After a few tombs, I was totally done. I was re-applying sunscreen every 30 minutes or so, but I still felt like my skin might be getting cooked. We were very dusty. And I was tired and I was getting very tired of all the old men at the tombs asking for money. At some point, a guy appeared, an attendant who was much younger than the others, maybe a older teen or early 20s. He had this instant charm that so many Egyptian men seem to have -- somehow immediately making you smile and feel comfortable with them. He was joking around, trying to talk me out of leaving, and into seeing more tombs.

We did two more, and I had to declare myself officially done. While Allan was in one of the tombs, paying for photo privileges, I sat down with the young man, Hamdi. His English was excellent, and he told me he learned it only from tourists and TV, not from school; he also speaks German and Spanish, both learned the same way. I said, “I know you guys think tourists have unlimited money, but we do not.” He said, “We don’t want to keep asking and asking. But it is so hard for us to live.”

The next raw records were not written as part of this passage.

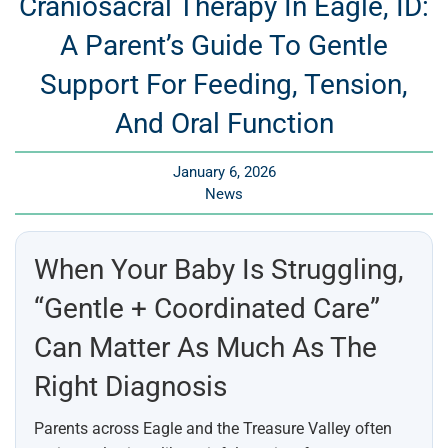
Craniosacral Therapy In Eagle, ID:
A Parent’s Guide To Gentle
Support For Feeding, Tension,
And Oral Function
January 6, 2026
News
When Your Baby Is Struggling,
“gentle + Coordinated Care”
Can Matter As Much As The
Right Diagnosis
Parents across Eagle and the Treasure Valley often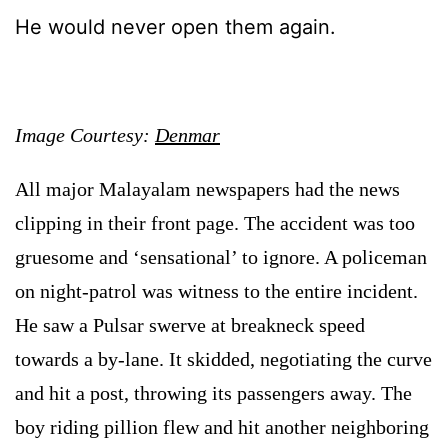
He would never open them again.
Image Courtesy:
Denmar
All major Malayalam newspapers had the news
clipping in their front page. The accident was too
gruesome and ‘sensational’ to ignore. A policeman
on night-patrol was witness to the entire incident.
He saw a Pulsar swerve at breakneck speed
towards a by-lane. It skidded, negotiating the curve
and hit a post, throwing its passengers away. The
boy riding pillion flew and hit another neighboring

So this is what I learned from Hamdi. Tour groups used to visit the Tombs of the Nobles, but now do not. Even in Valley of the Kings, the tour guides instruct their tourists to talk to no one, and buy nothing, unless it is from the group. Then the guide brings them to a certain factory or shop, and tells everyone they should shop there -- the store where the western guide gets a 50% cut. Meanwhile, a bag of sugar costs 20 LEs and bread has tripled in price. The government pays the site attendants a pittance, and they are expected to live on tips -- despite the fact that no tourists visit their site, or that the ones who do visit are instructed to not engage with them.

There were many more tombs to see, and by that time I felt a solidarity with Hamdi, and a responsibility to pay him. Our tickets are only good day-of, but Hamdi promised that if we return tomorrow, we will be able to get in. What’s more, in the morning it will be cooler and I will be less tired. Hamdi said my battery was run down, like a cell phone, and I needed charging overnight.

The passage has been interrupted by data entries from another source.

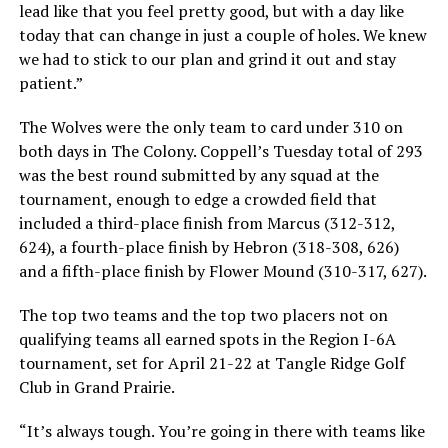
lead like that you feel pretty good, but with a day like
today that can change in just a couple of holes. We knew
we had to stick to our plan and grind it out and stay
patient.”
The Wolves were the only team to card under 310 on
both days in The Colony. Coppell’s Tuesday total of 293
was the best round submitted by any squad at the
tournament, enough to edge a crowded field that
included a third-place finish from Marcus (312-312,
624), a fourth-place finish by Hebron (318-308, 626)
and a fifth-place finish by Flower Mound (310-317, 627).
The top two teams and the top two placers not on
qualifying teams all earned spots in the Region I-6A
tournament, set for April 21-22 at Tangle Ridge Golf
Club in Grand Prairie.
“It’s always tough. You’re going in there with teams like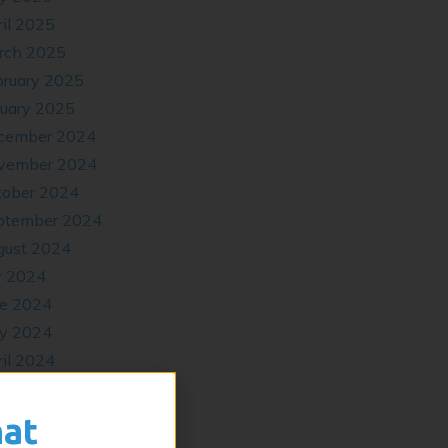
il 2025
rch 2025
bruary 2025
nuary 2025
cember 2024
vember 2024
tober 2024
ptember 2024
gust 2024
y 2024
ne 2024
y 2024
il 2024
cember 2023
tober 2023
hat
ptember 2023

B’lad brought us back to the hotel and we showered, and collapsed. After a while we went out, down the tiny winding dirt road street of our hotel, where little kids were playing in the street. They were all well dressed, wearing shoes, noisy, waving to us, running around, screaming happily. Around the corner, down a street or two, there are several restaurants near the ferry slip, right on the river.

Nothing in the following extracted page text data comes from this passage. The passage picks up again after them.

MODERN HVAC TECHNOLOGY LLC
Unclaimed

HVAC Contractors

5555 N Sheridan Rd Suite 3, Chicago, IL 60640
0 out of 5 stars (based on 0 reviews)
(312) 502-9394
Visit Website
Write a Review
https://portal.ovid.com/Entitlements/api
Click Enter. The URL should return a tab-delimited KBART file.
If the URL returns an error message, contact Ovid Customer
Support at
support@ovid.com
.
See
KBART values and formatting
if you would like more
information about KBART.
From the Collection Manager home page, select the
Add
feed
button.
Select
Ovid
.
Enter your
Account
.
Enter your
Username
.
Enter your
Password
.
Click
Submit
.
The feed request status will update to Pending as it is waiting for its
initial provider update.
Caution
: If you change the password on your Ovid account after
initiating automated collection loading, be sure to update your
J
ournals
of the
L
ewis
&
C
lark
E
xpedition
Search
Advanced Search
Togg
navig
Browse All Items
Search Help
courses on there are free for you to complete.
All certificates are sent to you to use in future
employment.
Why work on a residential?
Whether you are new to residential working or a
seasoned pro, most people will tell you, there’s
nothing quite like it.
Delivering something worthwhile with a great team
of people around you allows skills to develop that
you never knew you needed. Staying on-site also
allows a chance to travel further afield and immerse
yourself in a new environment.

The first one we chose seemed very touristy, so I persuaded Allan not to be shy about leaving, and we picked another. Up a flight of steps to the roof (see?), to a small rooftop patio. We sat side-by-side so we both had a view -- the Nile, the lights of the east bank across the way, some of the ruins right near the water lit up. The owner came over to welcome us, and chat about dinner. He explained how a typical Egyptian meal is served. We ordered drinks and a main dish -- roast chicken for me and a beef dish for Allan (not sure what this was called -- kabob hadad?).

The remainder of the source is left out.